Es sabido que ya Adam Smith trató la relación entre capital humano y crecimiento económico en La riqueza de las naciones. Afirmaba en esta obra que la fuente fundamental del progreso y del bienestar reside en la mejora de la cualificación de los trabajadores. Fue en el siglo XX, sin embargo, cuando se formalizó el concepto de “capital humano”, referido a las capacidades productivas de las personas como generadoras de riqueza, fruto de la ampliación de sus conocimientos. Desde entonces, los estudios históricos no han hecho sino ratificar la evidencia, empezando —de nuevo— por Asia, donde durante la revolución Meiji, cuando la propia aristocracia impulsó en Japón el cambio social, se inicia un proceso de modernización y desarrollo que sienta sus bases en la consolidación del sistema de enseñanza.

Lo que entonces no podía saberse es que la clave del crecimiento radica en la educación de calidad, aquella que se adquiere en las universidades, los institutos de investigación y las escuelas de negocios. En estos centros es donde, en la actualidad, se halla el motor del crecimiento, el punto de partida de la I+D+i y el núcleo de creación de las startups. No hay más que ver, en California, la interdependencia entre Silicon Valley, las pymes, Hollywood y la ciencia para ponderar el impacto de la alianza universidad-empresa. Esta circunstancia no solo se da en Estados Unidos, sino también en España. Frente al prejuicio generalizado, la Universidad española contribuye decisivamente al crecimiento y el sistema científico español ocupa el décimo puesto internacional en productividad. Ciertamente, queda mucho por hacer, pero ya se está haciendo.

¿Cuáles son pues, nuestras ventajas competitivas? España recibe a más de 50.000 universitarios extranjeros al año y es además el destino preferente de los Erasmus y el segundo de Europa de los estudiantes de MBA, quienes aportan anualmente a nuestra economía cien millones de euros.
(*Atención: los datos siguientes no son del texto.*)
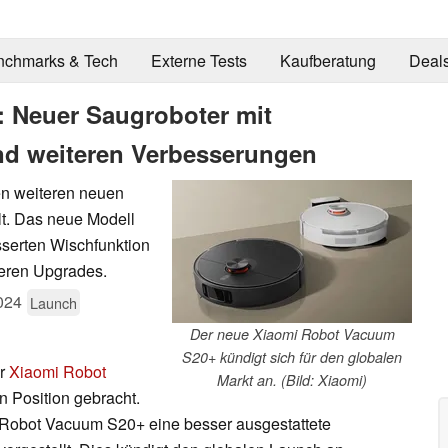
nchmarks & Tech
Externe Tests
Kaufberatung
Deal
 Neuer Saugroboter mit
d weiteren Verbesserungen
n weiteren neuen
lt. Das neue Modell
sserten Wischfunktion
eren Upgrades.
024
Launch
Der neue Xiaomi Robot Vacuum
S20+ kündigt sich für den globalen
er
Xiaomi Robot
Markt an. (Bild: Xiaomi)
n Position gebracht.
i Robot Vacuum S20+ eine besser ausgestattete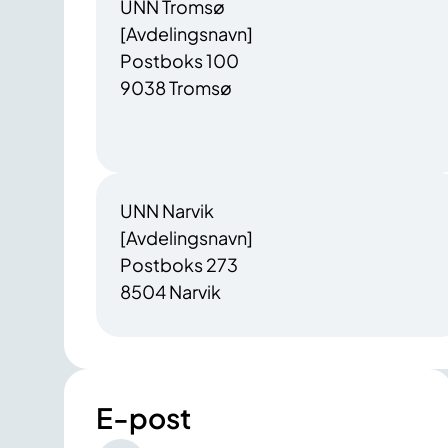
UNN Tromsø
[Avdelingsnavn]
Postboks 100
9038 Tromsø
UNN Narvik
[Avdelingsnavn]
Postboks 273
8504 Narvik
E-post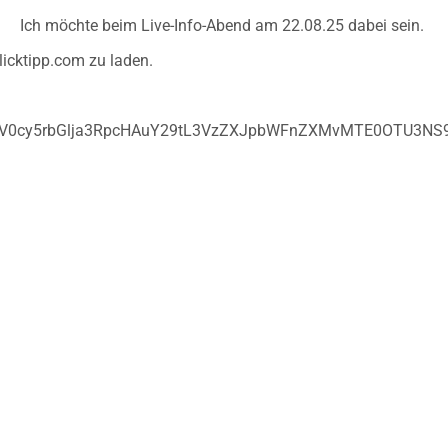
Ich möchte beim Live-Info-Abend am 22.08.25 dabei sein.
licktipp.com zu laden.
c2V0cy5rbGlja3RpcHAuY29tL3VzZXJpbWFnZXMvMTE0OTU3N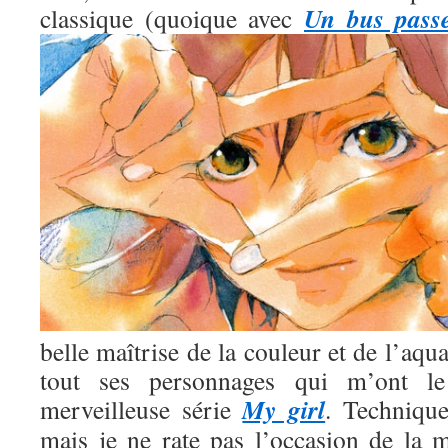
Un bus pass
classique (quoique avec
belle maîtrise de la couleur et de l’aqua
tout ses personnages qui m’ont l
My girl
merveilleuse série
. Technique
mais je ne rate pas l’occasion de la m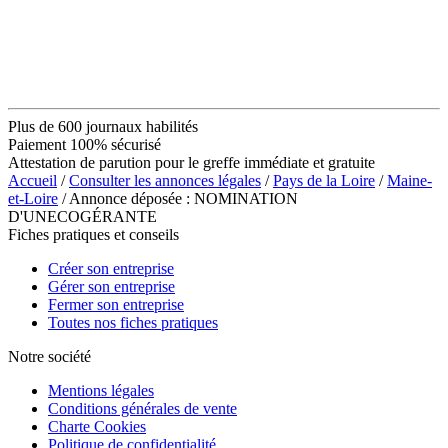
Plus de 600 journaux habilités
Paiement 100% sécurisé
Attestation de parution pour le greffe immédiate et gratuite
Accueil
/
Consulter les annonces légales
/
Pays de la Loire
/
Maine-
et-Loire
/ Annonce déposée : NOMINATION
D'UNECOGÉRANTE
Fiches pratiques et conseils
Créer son entreprise
Gérer son entreprise
Fermer son entreprise
Toutes nos fiches pratiques
Notre société
Mentions légales
Conditions générales de vente
Charte Cookies
Politique de confidentialité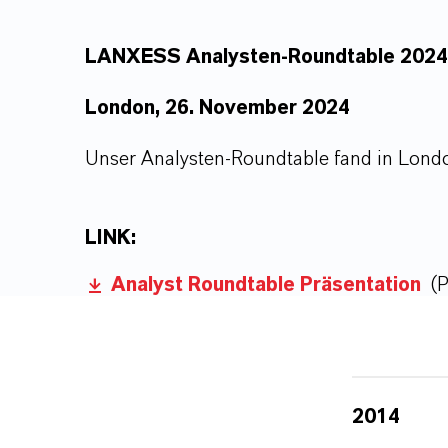
LANXESS Analysten-Roundtable 2024
London, 26. November 2024
Unser Analysten-Roundtable fand in Lond
LINK:
Analyst Roundtable Präsentation
(
2014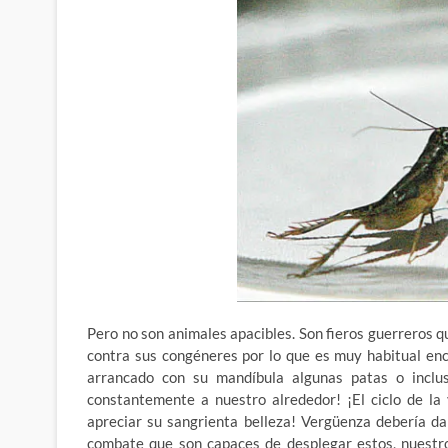
Pero no son animales apacibles. Son fieros guerreros 
contra sus congéneres por lo que es muy habitual en
arrancado con su mandíbula algunas patas o inclu
constantemente a nuestro alrededor! ¡El ciclo de la
apreciar su sangrienta belleza! Vergüenza debería d
combate que son capaces de desplegar estos, nuestro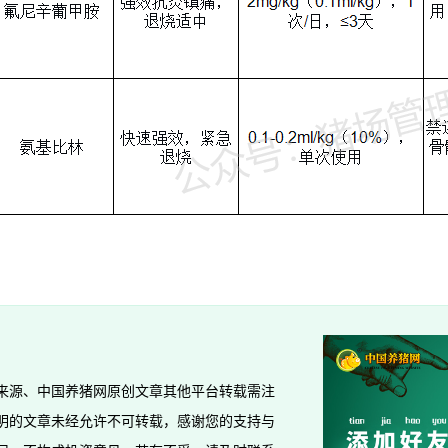
来源、中国养猪网原创文章其他平台转载需注
明的文章未经允许不可转载，感谢您的支持与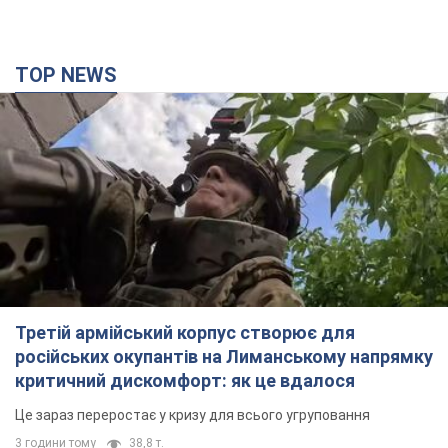
Третій армійський корпус створює для
російських окупантів на Лиманському напрямку
критичний дискомфорт: як це вдалося
Це зараз переростає у кризу для всього угруповання
3 години тому
38,8 т.
"Працюємо, щоб отримати пакети з ракетами
для ППО": Зеленський заслухав доповідь
Драпатого і анонсував нові кроки
Зокрема, він обговорив з головкомом кадрові питання в
українській армії
5 годин тому
4,7 т.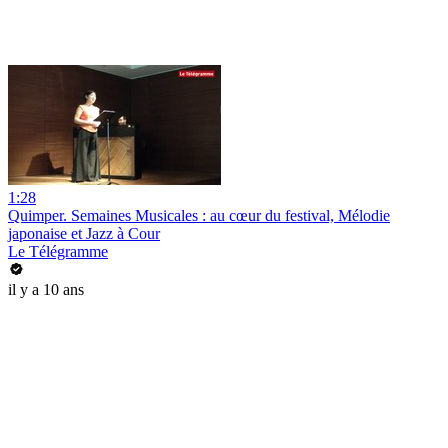
1:28
Quimper. Semaines Musicales : au cœur du festival, Mélodie
japonaise et Jazz à Cour
Le Télégramme
il y a 10 ans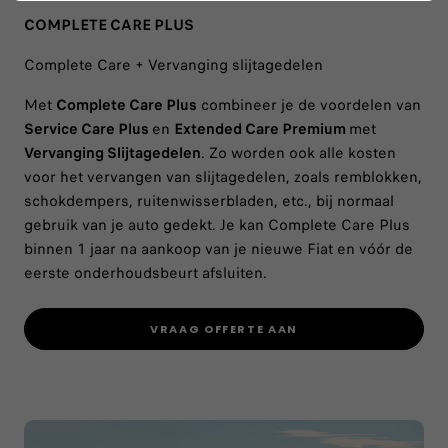
COMPLETE CARE PLUS
Complete Care + Vervanging slijtagedelen
Met
Complete Care Plus
combineer je de voordelen van
Service Care Plus
en
Extended Care Premium
met
Vervanging Slijtagedelen
. Zo worden ook alle kosten
voor het vervangen van slijtagedelen, zoals remblokken,
schokdempers, ruitenwisserbladen, etc., bij normaal
gebruik van je auto gedekt. Je kan Complete Care Plus
binnen 1 jaar na aankoop van je nieuwe Fiat en vóór de
eerste onderhoudsbeurt afsluiten.
VRAAG OFFERTE AAN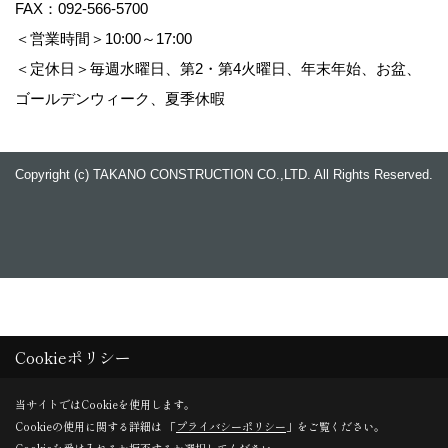
FAX：092-566-5700
＜営業時間＞10:00～17:00
＜定休日＞毎週水曜日、第2・第4火曜日、年末年始、お盆、
ゴールデンウィーク、夏季休暇
Copyright (c) TAKANO CONSTRUCTION CO.,LTD. All Rights Reserved.
Cookieポリシー
当サイトではCookieを使用します。
Cookieの使用に関する詳細は 「
プライバシーポリシー
」をご覧ください。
Podemos convertirnos en un enclave internacional de la educación y, por supuesto, del conocimiento iberoamericano. Somos ya epicentro del turismo global, la puerta de entrada a Europa de las multilatinas y, cada vez más, la gran lanzadera de las empresas europeas hacia el Atlántico. Ahora bien, al igual que hacen los asiáticos, debemos inyectar alicientes que predispongan hacia el emprendimiento y la innovación, y conectar la cultura del esfuerzo con la de la asunción del riesgo. Además, tampoco podemos quedarnos rezagados en iniciativas de calado procedentes de Iberoamérica, como la Alianza del Pacífico, un proyecto librecambista fundado por Chile, Colombia, México y Perú que canaliza nada menos que el 50% del comercio latinoamericano: avanzar de este modo en la cooperación bidireccional resulta crucial.

Tales son los retos que, en los campos del conocimiento y la competitividad nos exige el nuevo mundo, ese mundo en “equilibrio inestable” en el que vivimos; esos son los desafíos, pues, que nos obligan a seguir esforzándonos y a crear un capital humano sólido, cada vez más unido —a escala europea y americana— e imprescindible para luchar por un futuro más favorable.

Jesús Andreu es director de la Fundación Carolina.